■ **Task description**: Each line of the records is to be returned verbatim, with the images omitted.

***** Data to examine

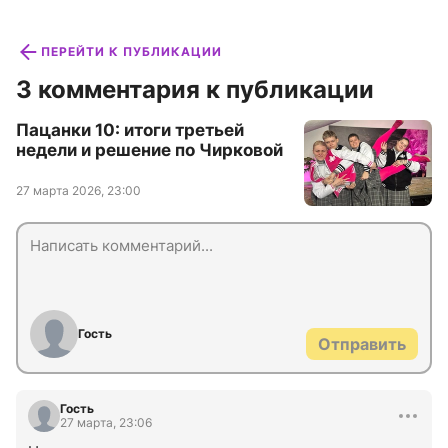
ПЕРЕЙТИ К ПУБЛИКАЦИИ
3 комментария к публикации
Пацанки 10: итоги третьей
недели и решение по Чирковой
27 марта 2026, 23:00
Гость
Отправить
Гость
27 марта, 23:06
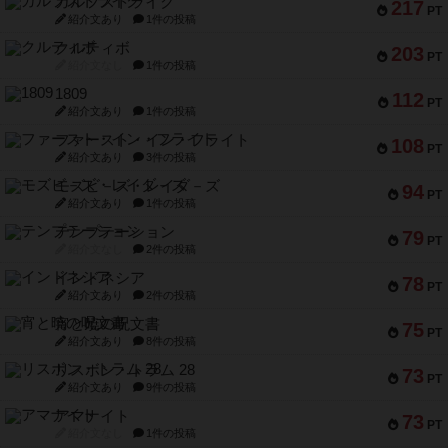
ガルフストライク
217
PT
紹介文あり
1件の投稿
クルティボ
203
PT
紹介文なし
1件の投稿
1809
112
PT
紹介文あり
1件の投稿
ファースト・イン・フライト
108
PT
紹介文あり
3件の投稿
モズビ－ズ・レイダ－ズ
94
PT
紹介文あり
1件の投稿
テンプテーション
79
PT
紹介文なし
2件の投稿
インドネシア
78
PT
紹介文あり
2件の投稿
宵と暁の呪文書
75
PT
紹介文あり
8件の投稿
リスボン・トラム 28
73
PT
紹介文あり
9件の投稿
アマナイト
73
PT
紹介文なし
1件の投稿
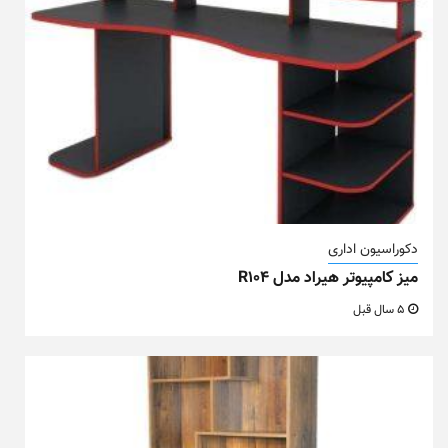
دکوراسیون اداری
میز کامپیوتر هیراد مدل R104
5 سال قبل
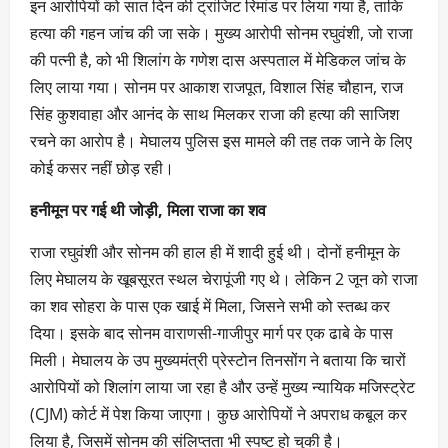
इन आरोपियों को सात दिन की ट्रांजिट रिमांड पर लिया गया है, ताकि
हत्या की गहन जांच की जा सके। मुख्य आरोपी सोनम रघुवंशी, जो राजा
की पत्नी है, को भी शिलांग के गणेश दास अस्पताल में मेडिकल जांच के
लिए लाया गया। सोनम पर आकाश राजपूत, विशाल सिंह चौहान, राज
सिंह कुशवाहा और आनंद के साथ मिलकर राजा की हत्या की साजिश
रचने का आरोप है। मेघालय पुलिस इस मामले की तह तक जाने के लिए
कोई कसर नहीं छोड़ रही।
हनीमून पर गई थी जोड़ी, मिला राजा का शव
राजा रघुवंशी और सोनम की हाल ही में शादी हुई थी। दोनों हनीमून के
लिए मेघालय के खूबसूरत स्थल चेरापूंजी गए थे। लेकिन 2 जून को राजा
का शव सोहरा के पास एक खाई में मिला, जिसने सभी को स्तब्ध कर
दिया। इसके बाद सोनम वाराणसी-गाजीपुर मार्ग पर एक ढाबे के पास
मिली। मेघालय के उप मुख्यमंत्री प्रेस्टोन तिनसोंग ने बताया कि चारों
आरोपियों को शिलांग लाया जा रहा है और उन्हें मुख्य न्यायिक मजिस्ट्रेट
(CJM) कोर्ट में पेश किया जाएगा। कुछ आरोपियों ने अपराध कबूल कर
लिया है, जिसमें सोनम की संलिप्तता भी स्पष्ट हो चुकी है।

**********

■ **Solved exercise**:
ПЕРЕЙТИ К ПУБЛИКАЦИИ
3 комментария к публикации
Пацанки 10: итоги третьей
недели и решение по Чирковой
27 марта 2026, 23:00
Гость
Отправить
Гость
27 марта, 23:06
ガルフストライク
217
PT
紹介文あり
1件の投稿
クルティボ
203
PT
紹介文なし
1件の投稿
1809
112
PT
紹介文あり
1件の投稿
ファースト・イン・フライト
108
PT
紹介文あり
3件の投稿
モズビ－ズ・レイダ－ズ
94
PT
紹介文あり
1件の投稿
テンプテーション
79
PT
紹介文なし
2件の投稿
インドネシア
78
PT
紹介文あり
2件の投稿
宵と暁の呪文書
75
PT
紹介文あり
8件の投稿
リスボン・トラム 28
73
PT
紹介文あり
9件の投稿
アマナイト
73
PT
紹介文なし
1件の投稿
دکوراسیون اداری
میز کامپیوتر هیراد مدل R104
5 سال قبل
इन आरोपियों को सात दिन की ट्रांजिट रिमांड पर लिया गया है, ताकि
हत्या की गहन जांच की जा सके। मुख्य आरोपी सोनम रघुवंशी, जो राजा
की पत्नी है, को भी शिलांग के गणेश दास अस्पताल में मेडिकल जांच के
लिए लाया गया। सोनम पर आकाश राजपूत, विशाल सिंह चौहान, राज
सिंह कुशवाहा और आनंद के साथ मिलकर राजा की हत्या की साजिश
रचने का आरोप है। मेघालय पुलिस इस मामले की तह तक जाने के लिए
कोई कसर नहीं छोड़ रही।
हनीमून पर गई थी जोड़ी, मिला राजा का शव
राजा रघुवंशी और सोनम की हाल ही में शादी हुई थी। दोनों हनीमून के
लिए मेघालय के खूबसूरत स्थल चेरापूंजी गए थे। लेकिन 2 जून को राजा
का शव सोहरा के पास एक खाई में मिला, जिसने सभी को स्तब्ध कर
दिया। इसके बाद सोनम वाराणसी-गाजीपुर मार्ग पर एक ढाबे के पास
मिली। मेघालय के उप मुख्यमंत्री प्रेस्टोन तिनसोंग ने बताया कि चारों
आरोपियों को शिलांग लाया जा रहा है और उन्हें मुख्य न्यायिक मजिस्ट्रेट
(CJM) कोर्ट में पेश किया जाएगा। कुछ आरोपियों ने अपराध कबूल कर
लिया है, जिसमें सोनम की संलिप्तता भी स्पष्ट हो चुकी है।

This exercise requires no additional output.